Fake HMRC tax refund emails are one of the most common phishing scams in the UK. Criminals send emails that appear to come from HMRC, telling the recipient they are owed a tax refund. The emails often look convincing, using official logos, colours and language. The recipient is directed to click a link and enter personal and financial details to claim their refund. Those details go directly to criminals.
Why This Scam Works
Most people would welcome an unexpected tax refund. The timing of these emails is often deliberate — they frequently circulate around the end of the tax year when people are thinking about tax returns and refunds. The official appearance of the email reduces suspicion. People assume that if it looks like HMRC, it probably is HMRC.
What You Might Not Know
HMRC will never email you to tell you that you are owed a tax refund and ask you to click a link to claim it.
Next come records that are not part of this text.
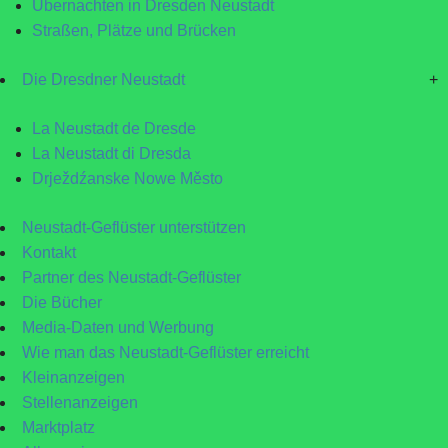
Übernachten in Dresden Neustadt
Straßen, Plätze und Brücken
Die Dresdner Neustadt
+
La Neustadt de Dresde
La Neustadt di Dresda
Drježdźanske Nowe Město
Neustadt-Geflüster unterstützen
Kontakt
Partner des Neustadt-Geflüster
Die Bücher
Media-Daten und Werbung
Wie man das Neustadt-Geflüster erreicht
Kleinanzeigen
Stellenanzeigen
Marktplatz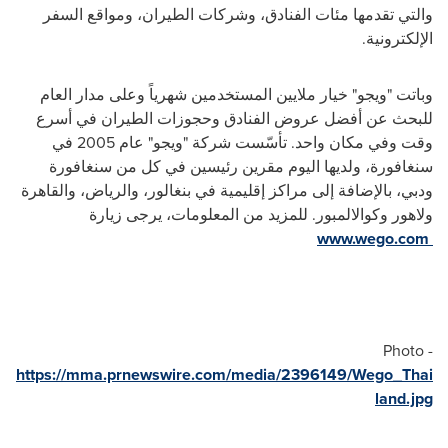
والتي تقدمها مئات الفنادق، وشركات الطيران، ومواقع السفر
الإلكترونية.
وباتت "ويجو" خيار ملايين المستخدمين شهرياً وعلى مدار العام
للبحث عن أفضل عروض الفنادق وحجوزات الطيران في أسرع
وقت وفي مكان واحد. تأسّست شركة "ويجو" عام 2005 في
سنغافورة، ولديها اليوم مقرين رئيسين في كل من سنغافورة
ودبي، بالإضافة إلى مراكز إقليمية في بنغالور، والرياض، والقاهرة
ولاهور وكوالالمبور. للمزيد من المعلومات، يرجى زيارة
www.wego.com
Photo -
https://mma.prnewswire.com/media/2396149/Wego_Thai
land.jpg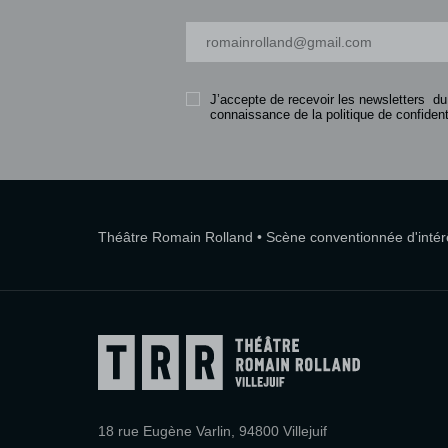
Votre adresse-mail
J’accepte de recevoir les newsletters du
connaissance de la politique de confidenti
Théâtre Romain Rolland • Scène conventionnée d'intérêt
18 rue Eugène Varlin, 94800 Villejuif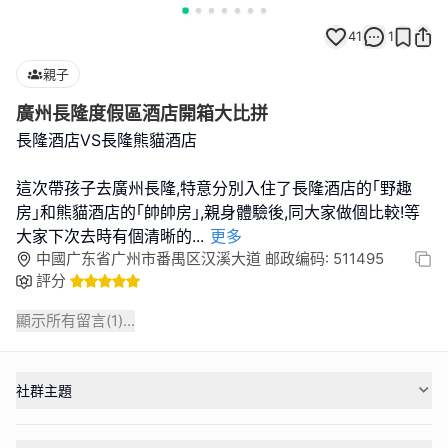
41
1
親子
廣州長隆度假區酒店開箱大比拼
長隆酒店VS長隆熊貓酒店
這次帶孩子去廣州長隆,特意分別入住了長隆酒店的｢野趣
房｣和熊貓酒店的｢帥帥房｣,親身體驗後,同大家做個比較!等
大家下次去時有個清晰的
...
更多
中國广东省广州市番禺区汉溪大道 邮政编码: 511495
評分
顯示所有留言(
1
)...
社群主題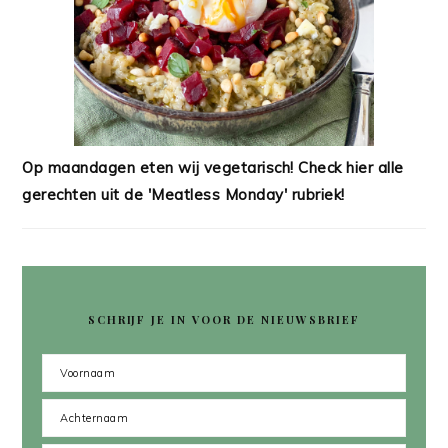
Op maandagen eten wij vegetarisch! Check hier alle
gerechten uit de 'Meatless Monday' rubriek!
SCHRIJF JE IN VOOR DE NIEUWSBRIEF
If you are owed a refund, HMRC will contact you by post or through your personal tax account. Any email claiming otherwise should be treated with caution regardless of how official it appears.
What To Look Out For
Be cautious if an email unexpectedly tells you that you are owed money, asks you to click a link to claim a refund or verify your details, uses urgent language suggesting the refund will expire, or comes from an email address that does not end in hmrc.gov.uk.
A Question Worth Asking
Was I expecting to hear from HMRC? And does the email address it came from actually end in hmrc.gov.uk? Those two questions catch most HMRC phishing emails before any harm is done.
What To Do
Step 1 — Do not click any links in the email. Step 2 — Check the sender's email address carefully — genuine HMRC emails end in hmrc.gov.uk. Step 3 — Log in to your personal tax account directly at gov.uk to check whether any refund is genuinely owed. Step 4 — Forward the suspicious email to phishing@hmrc.gov.uk and then delete it.
Lightkeepers Insight
HMRC phishing emails succeed because they combine something people want — a refund — with something that looks trustworthy. The safest habit is simple: never click links in emails about tax refunds. Always go directly to gov.uk instead.
If in doubt, go directly to the source. Type gov.uk into your browser. Do not follow the link.